Катон спустился в сад и увидел, что его люди собрались в группу, с тревогой перешептываясь по поводу шума и суматохи.
– Это иберийский царь, ребята. Наконец-то он приехал за сыном. Если повезет, мы скоро вернемся, чтобы присоединиться к остальной когорте.
Это принесло облегчение и несколько улыбок. Один из мужчин надул щеки.
– Нам было бы интересно узнать, как долго нас здесь продержат, господин. Начинаешь чувствовать себя пленником, если вы понимаете, о чем я?
Катон кивнул.
– Хотя в тюрьме все не так уж и плохо.
– Вы говорите по опыту пребывания там, господин? – крикнул другой солдат.
– Нет, – Катон погрозил пальцем. – И если ты снова будешь задавать мне подобные вопросы, преторианец Плавт, то ты там и окажешься.
Мужчины засмеялись, и ему было приятно видеть, что их беспокойство прошло.
– Оставайтесь здесь, ребята, я пойду посмотрю, что происходит.
Катон повернулся и направился к выходу в коридор, ведущий через дом. Выйдя во двор, он увидел, что Радамист и Зенобия сердито противостоят командиру царской стражи. Последний был бесстрастен, и он и его люди отказались уступить дорогу, заблокировав вход во флигель дома, куда незадолго до этого ушли управитель и царь. Они повернулись на звук от поступи калиг Катона, пересекающего двор, и Радамист с презрением махнул рукой на вооруженных людей.
– Эти собаки не разрешают мне увидеться с моим отцом! Я прикажу их выпороть, когда он узнает об этом безобразии.
Катон заметил, что Зенобия выглядела гораздо более подавленной, и в ее глазах было расчетливо-задумчивое выражение, когда она стояла в стороне.

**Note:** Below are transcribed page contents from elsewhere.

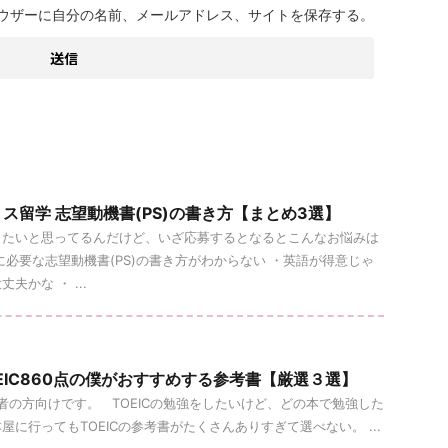
ウザーに自分の名前、メールアドレス、サイトを保存する。
ス留学 志望動機書(PS)の書き方【まとめ3選】
したいと思ってるんだけど、いざ応募するとなるとこんなお悩みは
に必要な志望動機書(PS)の書き方がわからない ・英語が得意じゃ
夫かな ・ ...
EIC860点の僕がおすすめする参考書【厳選３選】
心者の方向けです。 TOEICの勉強をしたいけど、どの本で勉強した
に行ってもTOEICの参考書がたくさんありすぎて選べない。 ...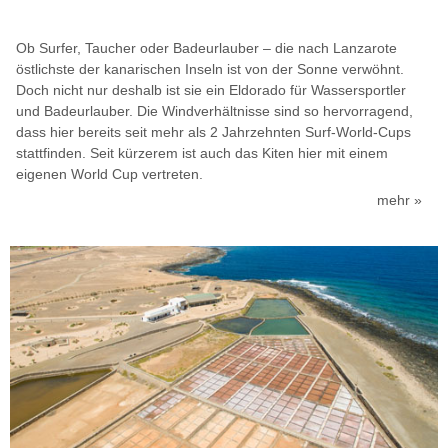
Ob Surfer, Taucher oder Badeurlauber – die nach Lanzarote
östlichste der kanarischen Inseln ist von der Sonne verwöhnt.
Doch nicht nur deshalb ist sie ein Eldorado für Wassersportler
und Badeurlauber.
Die Windverhältnisse sind so hervorragend,
dass hier bereits seit mehr als 2 Jahrzehnten Surf-World-Cups
stattfinden. Seit kürzerem ist auch das Kiten hier mit einem
eigenen World Cup vertreten.
mehr »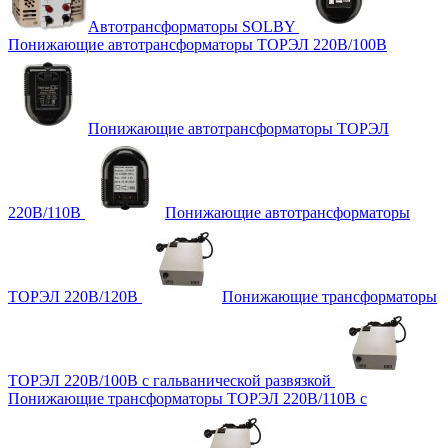
Автотрансформаторы SOLBY
Понижающие автотрансформаторы ТОРЭЛ 220В/100В
Понижающие автотрансформаторы ТОРЭЛ
220В/110В
Понижающие автотрансформаторы
ТОРЭЛ 220В/120В
Понижающие трансформаторы
ТОРЭЛ 220В/100В с гальванической развязкой
Понижающие трансформаторы ТОРЭЛ 220В/110В с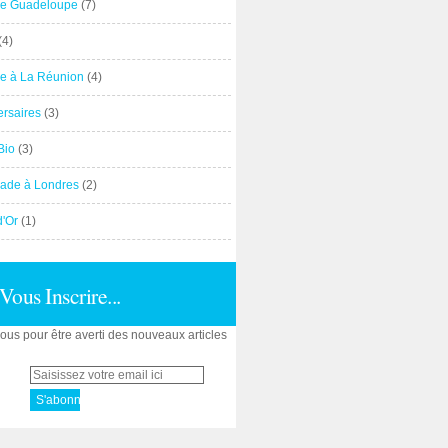
e Guadeloupe
(7)
(4)
e à La Réunion
(4)
ersaires
(3)
Bio
(3)
ade à Londres
(2)
d'Or
(1)
Vous Inscrire...
us pour être averti des nouveaux articles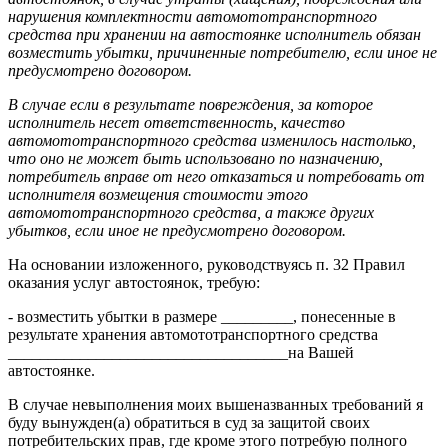
нарушения комплектности автомототранспортного
средства при хранении на автостоянке исполнитель обязан
возместить убытки, причиненные потребителю, если иное не
предусмотрено договором.
В случае если в результате повреждения, за которое
исполнитель несет ответственность, качество
автомототранспортного средства изменилось настолько,
что оно не может быть использовано по назначению,
потребитель вправе от него отказаться и потребовать от
исполнителя возмещения стоимости этого
автомототранспортного средства, а также других
убытков, если иное не предусмотрено договором.
На основании изложенного, руководствуясь п. 32 Правил
оказания услуг автостоянок, требую:
- возместить убытки в размере _________, понесенные в
результате хранения автомототранспортного средства
___________________________________на Вашей
автостоянке.
В случае невыполнения моих вышеназванных требований я
буду вынужден(а) обратиться в суд за защитой своих
потребительских прав, где кроме этого потребую полного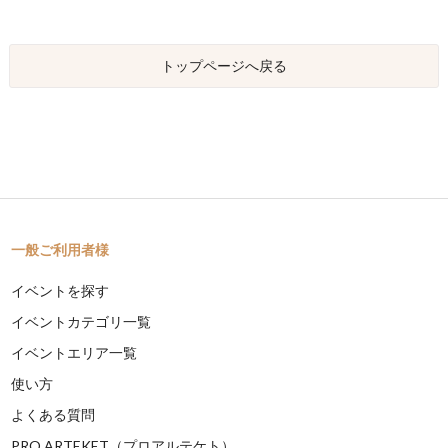
トップページへ戻る
一般ご利用者様
イベントを探す
イベントカテゴリ一覧
イベントエリア一覧
使い方
よくある質問
PRO ARTEKET（プロアルテケト）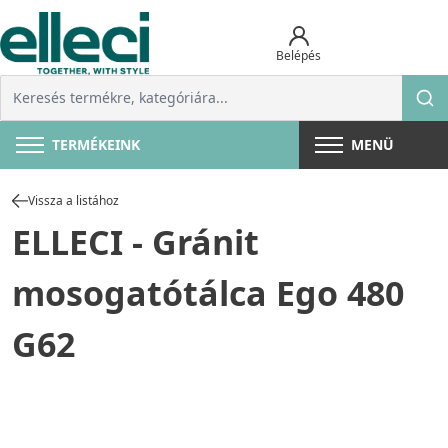
Belépés
TERMÉKEINK
MENÜ
Vissza a listához
ELLECI - Gránit
mosogatótálca Ego 480
G62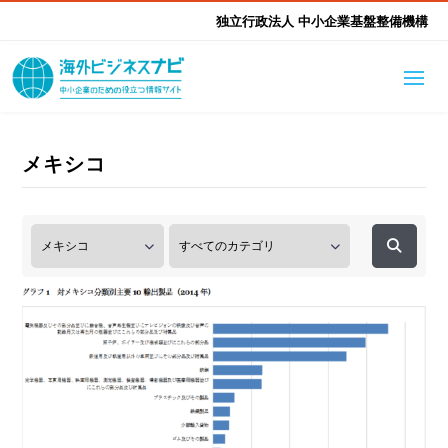
独立行政法人 中小企業基盤整備機構
海外ビジネスナビとは
はじめて海外
メキシコ
海外展開そもそも講座
生成AI活用ツール集
ふかぼり海外
海外出展 海外展示会ハン
海外進出ノウハウ
現地レポート
EUガイドブック
アドバイザーリスト
ドブック
進出・支援事例
調査レポート
本部・関東本部
北海道本部
支援メニュー
東北本部
中部本部
海外展開アドバイス支援
支援機関相談
北陸本部
近畿本部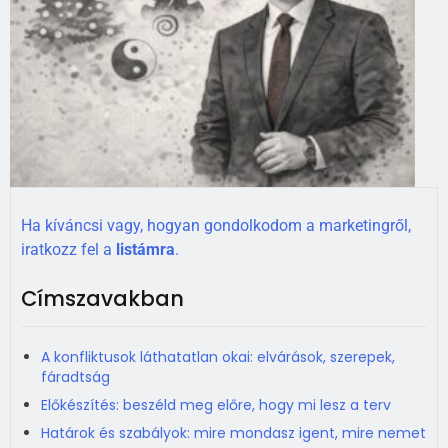
Ha kíváncsi vagy, hogyan gondolkodom a marketingről,
iratkozz fel a
listámra
.
Címszavakban
A konfliktusok láthatatlan okai: elvárások, szerepek,
fáradtság
Előkészítés: beszéld meg előre, hogy mi lesz a terv
Határok és szabályok: mire mondasz igent, mire nemet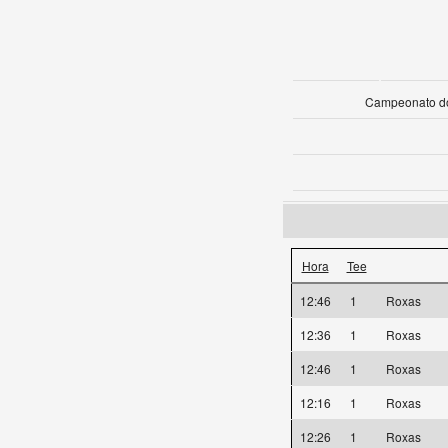
Campeonato do
Hora
Tee
12:46
1
Roxas
12:36
1
Roxas
12:46
1
Roxas
12:16
1
Roxas
12:26
1
Roxas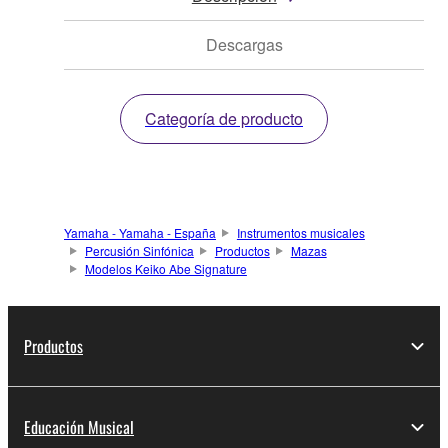
Descargas
Categoría de producto
Yamaha - Yamaha - España
Instrumentos musicales
Percusión Sinfónica
Productos
Mazas
Modelos Keiko Abe Signature
Productos
Educación Musical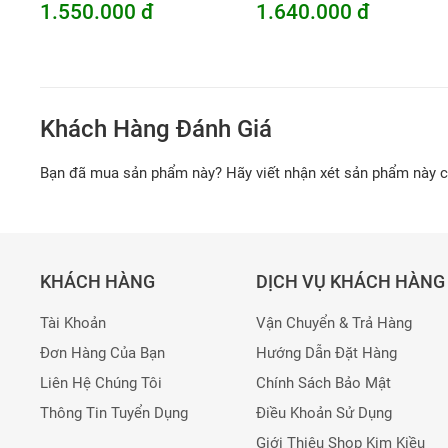
1.550.000 đ
1.640.000 đ
Khách Hàng Đánh Giá
Bạn đã mua sản phẩm này? Hãy viết nhận xét sản phẩm này 
KHÁCH HÀNG
DỊCH VỤ KHÁCH HÀNG
Tài Khoản
Vận Chuyển & Trả Hàng
Đơn Hàng Của Bạn
Hướng Dẫn Đặt Hàng
Liên Hệ Chúng Tôi
Chính Sách Bảo Mật
Thông Tin Tuyển Dụng
Điều Khoản Sử Dụng
Giới Thiệu Shop Kim Kiều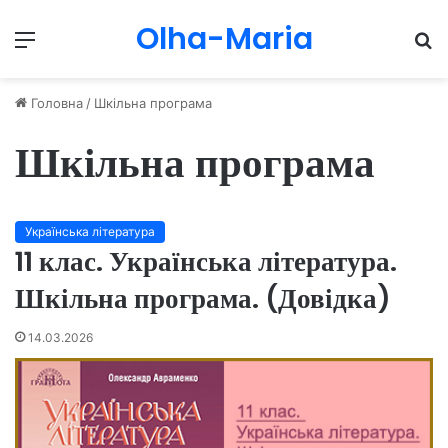
Olha-Maria
Menu
П
Головна
/
Шкільна програма
Шкільна програма
Українська література
11 клас. Українська література.
Шкільна програма. (Довідка)
14.03.2026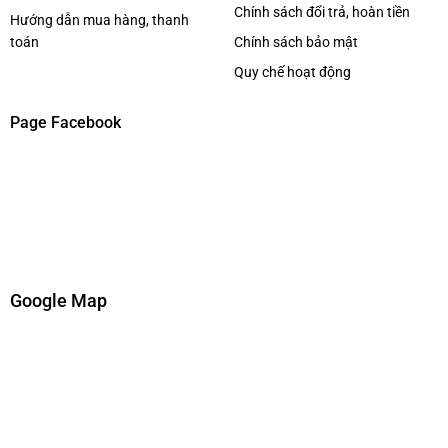
Chính sách đổi trả, hoàn tiền
Hướng dẫn mua hàng, thanh
toán
Chính sách bảo mật
Quy chế hoạt động
Page Facebook
Google Map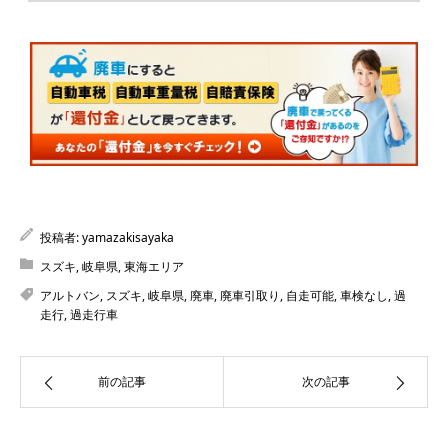
投稿者:
yamazakisayaka
スズキ
,
岐阜県
,
東海エリア
アルトバン
,
スズキ
,
岐阜県
,
廃車
,
廃車引取り
,
自走可能
,
車検なし
,
過
走行
,
過走行車
前の記事
次の記事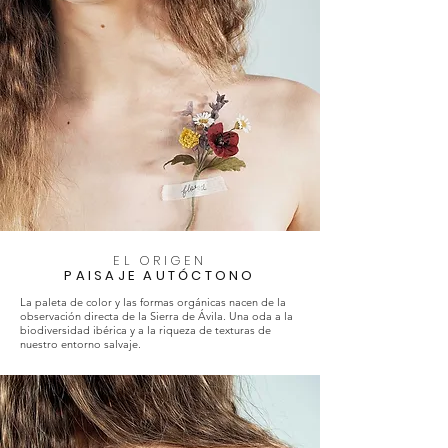
EL ORIGEN
PAISAJE AUTÓCTONO
La paleta de color y las formas orgánicas nacen de la
observación directa de la Sierra de Ávila. Una oda a la
biodiversidad ibérica y a la riqueza de texturas de
nuestro entorno salvaje.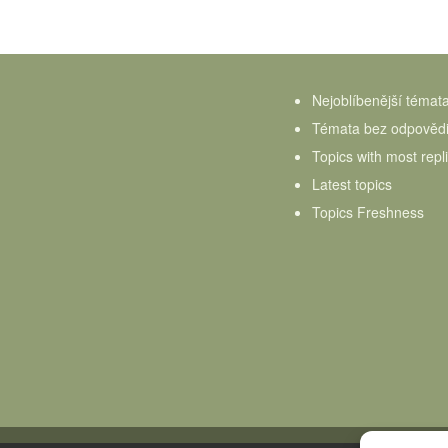
Nejoblíbenější témat
Témata bez odpověd
Topics with most repl
Latest topics
Topics Freshness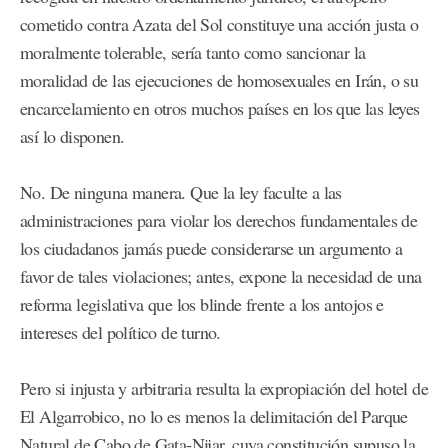
cometido contra Azata del Sol constituye una acción justa o
moralmente tolerable, sería tanto como sancionar la
moralidad de las ejecuciones de homosexuales en Irán, o su
encarcelamiento en otros muchos países en los que las leyes
así lo disponen.
No. De ninguna manera. Que la ley faculte a las
administraciones para violar los derechos fundamentales de
los ciudadanos jamás puede considerarse un argumento a
favor de tales violaciones; antes, expone la necesidad de una
reforma legislativa que los blinde frente a los antojos e
intereses del político de turno.
Pero si injusta y arbitraria resulta la expropiación del hotel de
El Algarrobico, no lo es menos la delimitación del Parque
Natural de Cabo de Gata-Nijar, cuya constitución supuso la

Катон решил, что даже несмотря на то, что Радамист больше не был царем, он все еще был подвержен высокомерию: – Я уверен, что для этого есть веская причина, Ваше Величество. Эти люди лишь подчиняются приказам. Было бы неправильно настаивать на том, чтобы их наказали.
Месяцем раньше Радамист мог бы прийти в ярость из-за такого нарушения его воли, но поражение и потеря трона до некоторой степени унизили его, и после минутного размышления он вздохнул. – Ты прав, трибун. В данном случае я не допущу их наказания.
Он отступил в сторону и положил руку жене на плечо.
– Мой отец будет рад снова увидеть меня. Чтобы увидеть нас обоих, – он улыбнулся Зенобии. – Он всегда говорил мне, что считает тебя красивой и умной женщиной.
Она улыбнулась в ответ, словно от удовольствия от лести, но Катон заметил, что это было не более чем поверхностное выражение.
– Царь как следует поприветствует нас при своем дворе. Он найдет мне новых воинов, чтобы совершить новые завоевания во славу нашей царской семьи. Со временем я снова стану царем. И я не забуду твою преданность, трибун, ни того долга признательности, которым я обязан Риму, несмотря на то, как все обернулось. – Он выпрямился. – Я человек, который верен своим союзникам.
Катона поразил его вызывающий, высокомерный тон. Неужели он забыл все, что Катон сказал ему в лагере перед капитуляцией? Неужели он не догадывался, насколько опасно его затруднительное положение? Были ли его уверенность и высокомерие таковы, что он искренне верил, что царь Фарасман примет его как любящий отец и возложит на него новые почести и полномочия? Или это была просто бравада, направленная на то, чтобы скрыть страх и неуверенность, разъедающие его сердце?
Катон заставил себя склонить голову в знак благодарности. – Я очень рад это слышать, Ваше Величество.
Из коридора раздался голос, и Катон увидел управителя, стоявшего у входа в свою скромную комнату для аудиенций и подзывающего командира стражи. С вооруженными людьми с обеих сторон Радамист, Зенобия и Катон были препровождены к царю Фарасману. Комната была не более двенадцати метров в поперечнике, и не было ни возвышения, ни троноподобного кресла, только стол с мраморной столешницей и резное деревянное сиденье позади, с которого царь смотрел на тех, кого он вызвал. Его стража вошла в комнату и встала по обе стороны, как бы подчеркивая, что все трое были пленниками.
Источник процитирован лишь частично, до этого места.